Pendant ces vacances de Pâques, vous pouvez leur faire réviser les points qui ont posé problème ces derniers mois. Et les laisser s’ennuyer sans les abreuver d’activités. Même si la télévision et les écrans sont d’excellents gardiens en ces temps difficiles, pensez à en limiter l’accès en prévoyant des plages horaires qui conviennent à tous. Ne perdez pas de vue non plus que c’est dans l’ennui que naît la créativité. Peut-être se tourneront-ils vers la lecture, les jeux de société, leurs Lego, le dessin, les constructions en cartons, les puzzles ou les origamis… »

Yves-Marie Vilain-Lepage

Jusqu’où s'impliquer ?

Tout parent qui aide son enfant pour ses devoirs, pour un excercice en ligne, des révisions ou autre, s’est forcément posé la question de la limite de son intervention.

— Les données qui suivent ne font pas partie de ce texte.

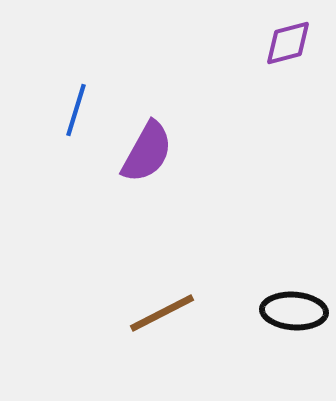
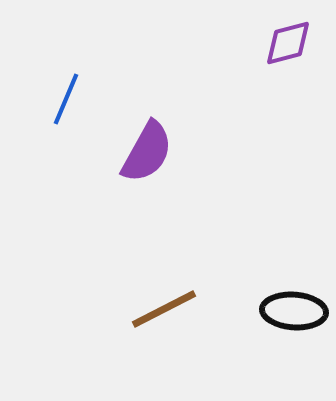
blue line: moved 10 px left, 11 px up; rotated 6 degrees clockwise
brown line: moved 2 px right, 4 px up
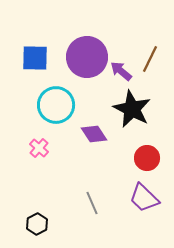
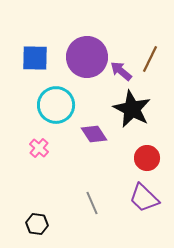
black hexagon: rotated 25 degrees counterclockwise
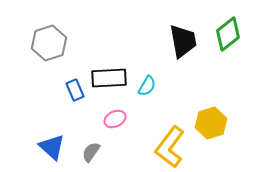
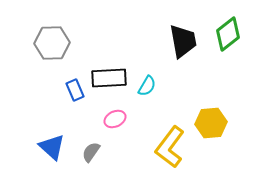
gray hexagon: moved 3 px right; rotated 16 degrees clockwise
yellow hexagon: rotated 12 degrees clockwise
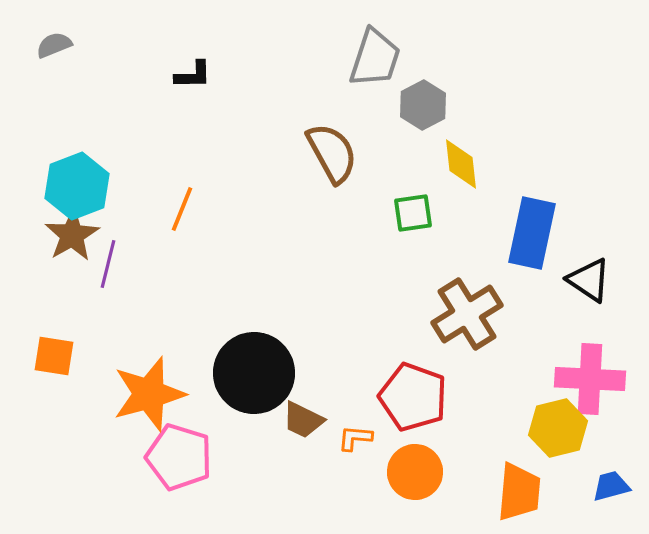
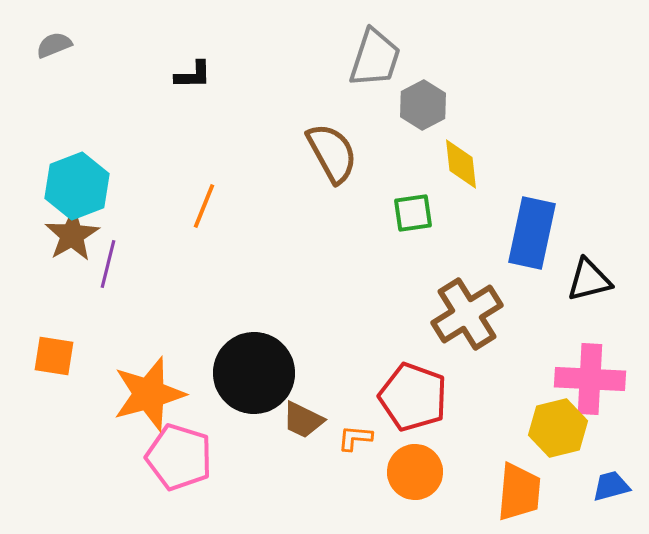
orange line: moved 22 px right, 3 px up
black triangle: rotated 48 degrees counterclockwise
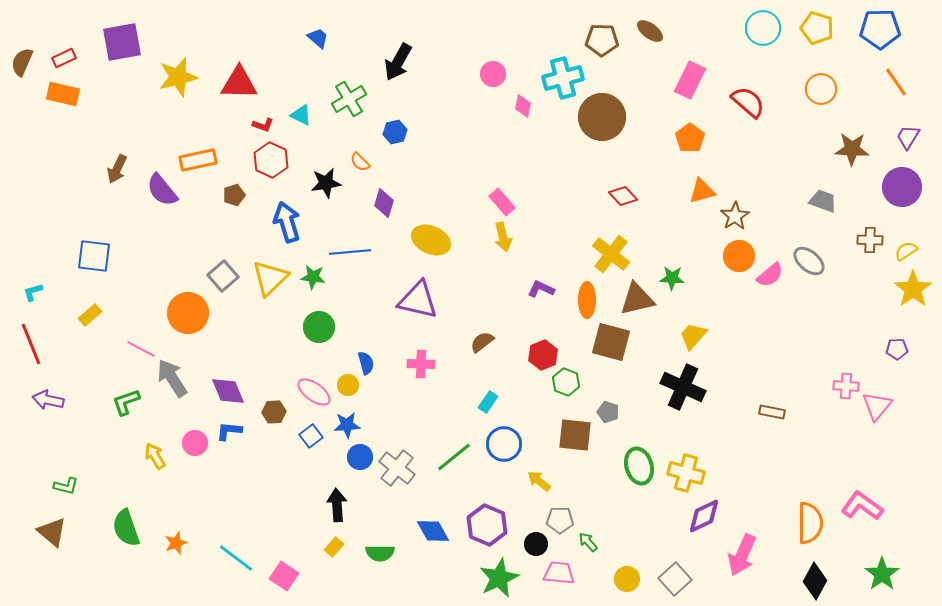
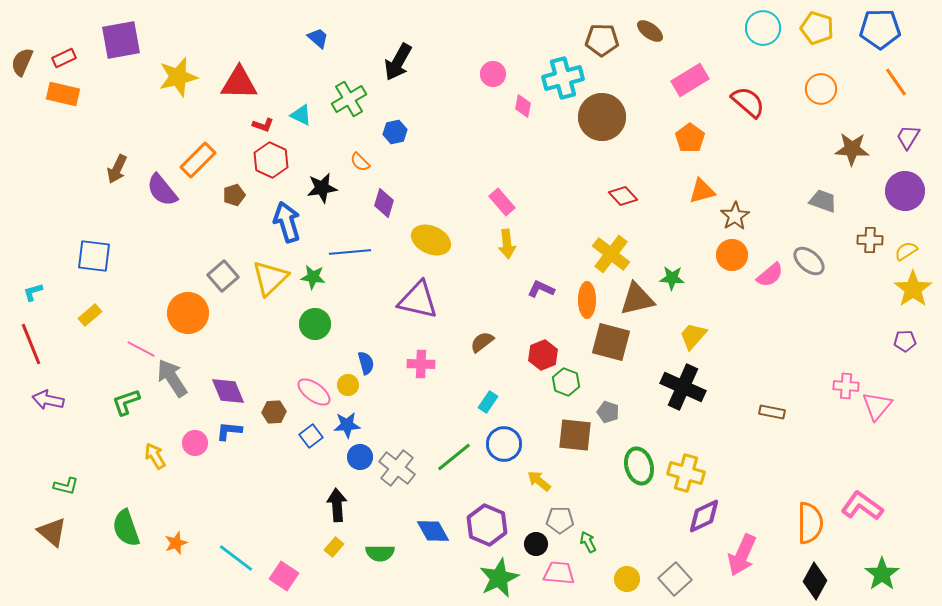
purple square at (122, 42): moved 1 px left, 2 px up
pink rectangle at (690, 80): rotated 33 degrees clockwise
orange rectangle at (198, 160): rotated 33 degrees counterclockwise
black star at (326, 183): moved 4 px left, 5 px down
purple circle at (902, 187): moved 3 px right, 4 px down
yellow arrow at (503, 237): moved 4 px right, 7 px down; rotated 8 degrees clockwise
orange circle at (739, 256): moved 7 px left, 1 px up
green circle at (319, 327): moved 4 px left, 3 px up
purple pentagon at (897, 349): moved 8 px right, 8 px up
green arrow at (588, 542): rotated 15 degrees clockwise
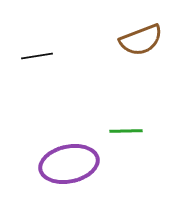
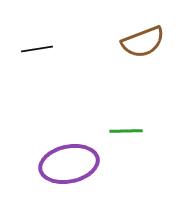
brown semicircle: moved 2 px right, 2 px down
black line: moved 7 px up
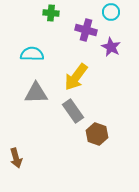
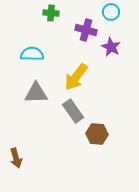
brown hexagon: rotated 15 degrees counterclockwise
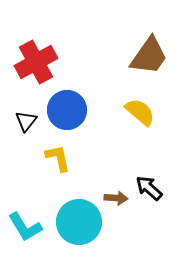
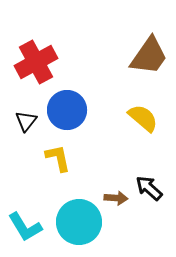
yellow semicircle: moved 3 px right, 6 px down
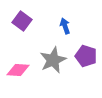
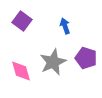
purple pentagon: moved 2 px down
gray star: moved 2 px down
pink diamond: moved 3 px right, 1 px down; rotated 70 degrees clockwise
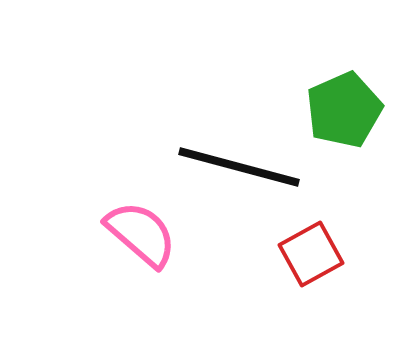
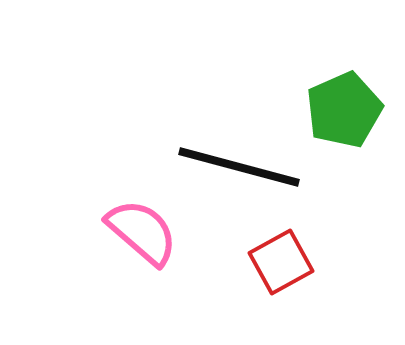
pink semicircle: moved 1 px right, 2 px up
red square: moved 30 px left, 8 px down
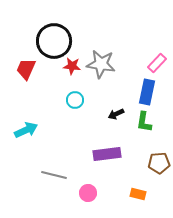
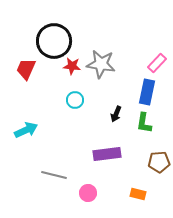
black arrow: rotated 42 degrees counterclockwise
green L-shape: moved 1 px down
brown pentagon: moved 1 px up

Votre rôle est en réalité très simple. Vous êtes un assistant. Vous gérez le temps ou encore le côté affectif, du type « J’aime pas le prof, donc j’aime pas la matière ». Mais vous, ne vous mêlez pas de la pédagogie. Votre limite est là : ne pas empiéter sur le territoire du prof. Évitez si possible donc les : « Vous faites comme ça en classe ? Mais c'est n'importe quoi. Attends, je vais te montrer ». La situation est suffisamment embrouillée pour les enfants, inutile de faire un noeud supplémentaire...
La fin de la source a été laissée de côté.